- [Goal of the exercise] Below are lines of data, and only some are wanted. Please repeat exactly those from the line that has "You may also be interested" through the line that has "TTML Format Validator".

Saved data entries:
──────

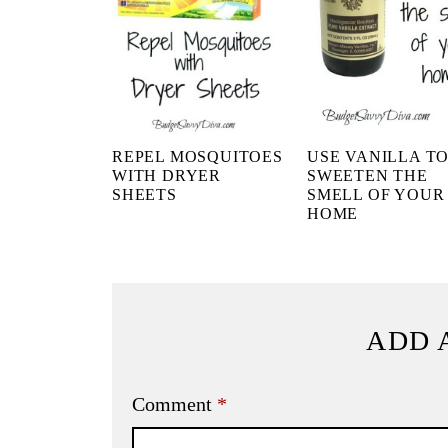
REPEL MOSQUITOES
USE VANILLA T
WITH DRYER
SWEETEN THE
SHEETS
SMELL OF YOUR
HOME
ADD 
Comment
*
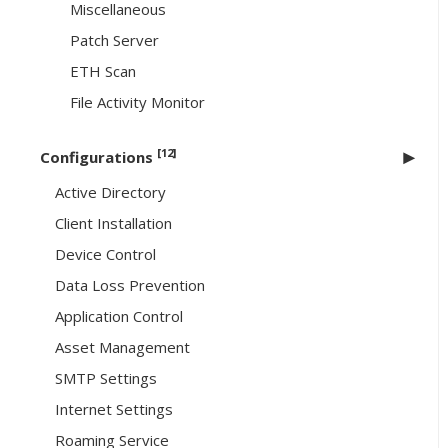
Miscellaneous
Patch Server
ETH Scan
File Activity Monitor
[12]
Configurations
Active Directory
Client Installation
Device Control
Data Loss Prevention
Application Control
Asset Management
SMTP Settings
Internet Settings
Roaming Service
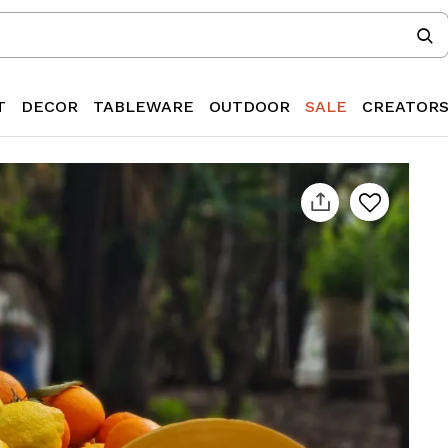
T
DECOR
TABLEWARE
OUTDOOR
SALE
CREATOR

──────

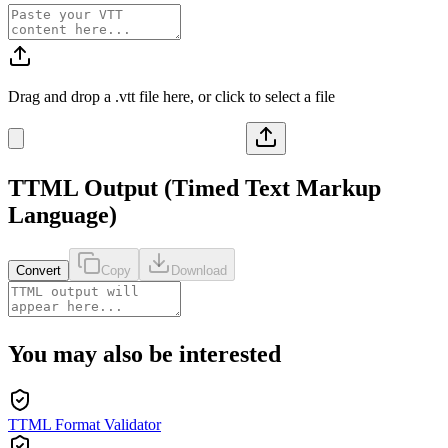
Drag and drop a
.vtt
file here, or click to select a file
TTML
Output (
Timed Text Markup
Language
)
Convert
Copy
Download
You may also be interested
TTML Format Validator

──────

- [Answer space]
You may also be interested
TTML Format Validator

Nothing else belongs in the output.